To be born as a human being is very precious and as rare as a star in the daytime. Even if we cannot always see them with our eyes, there are far more beings in the hell, hungry ghost, god, and asura realms than there are in the human realm.
In modern times the human population is growing, but the number of humans is still quite small compared to the number of these other beings. This means that simply to be a human being is unique and special.
The Buddha’s teaching also says that within the human realm, those who treasure genuine love, compassion, and wisdom and truly want to help others are very rare. Such persons possess the eighteen qualities of the precious human birth. They are the rarest of the rare.

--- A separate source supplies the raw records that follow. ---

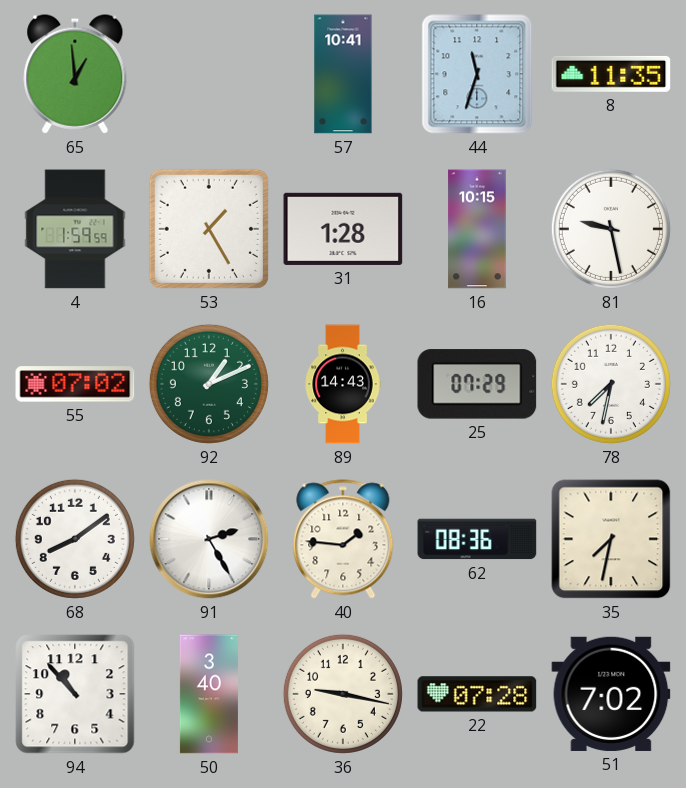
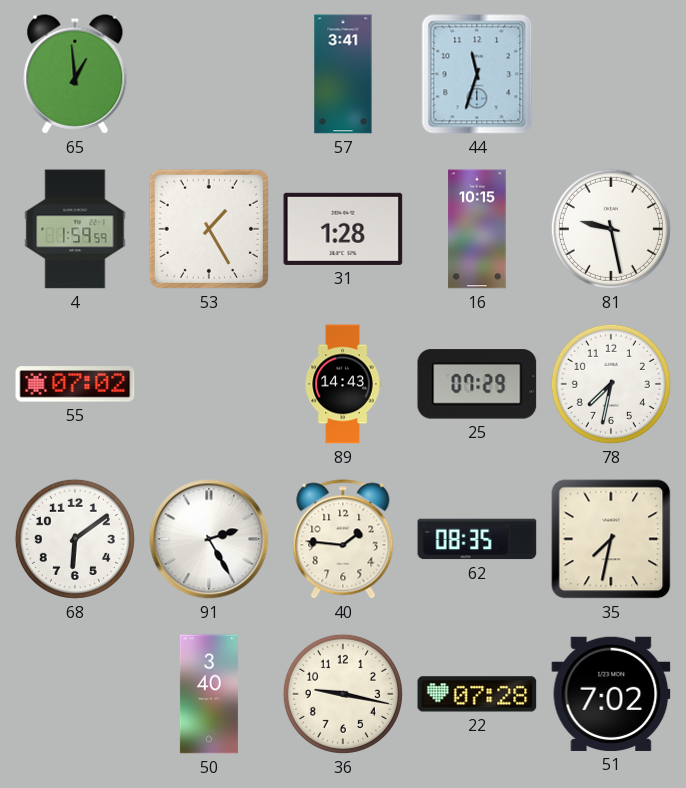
57: 10:41 -> 3:41
8: 11:35 -> none
92: 1:11 -> none
68: 8:09 -> 6:09
62: 08:36 -> 08:35
94: 10:53 -> none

Everyone in this room has these eighteen precious qualities. We are among the rarest of the rare. We also have a considerable degree of freedom and leisure. At this moment we are here, together, in this beautiful retreat place, studying and meditating on the Dzogchen teachings. This is not accidental and it is not random—it has manifested due to many beautiful causes and conditions.
We should use this opportunity wisely to bring even more beautiful things to ourselves and others, and fulfill the meaning and purpose of our lives. That is what the teachings say that we should do. But it is not enough that the teachings say it.
We must see and experience it for ourselves. We must take the time to really reflect on our lives and circumstances. We have so many reasons to be happy and grateful. We are beautiful, intelligent beings; we have compassion in our hearts; we have the teachings and teachers; and we have the time and resources to practice. We can become buddhas and help others to become enlightened as well. This is cause for tremendous joy.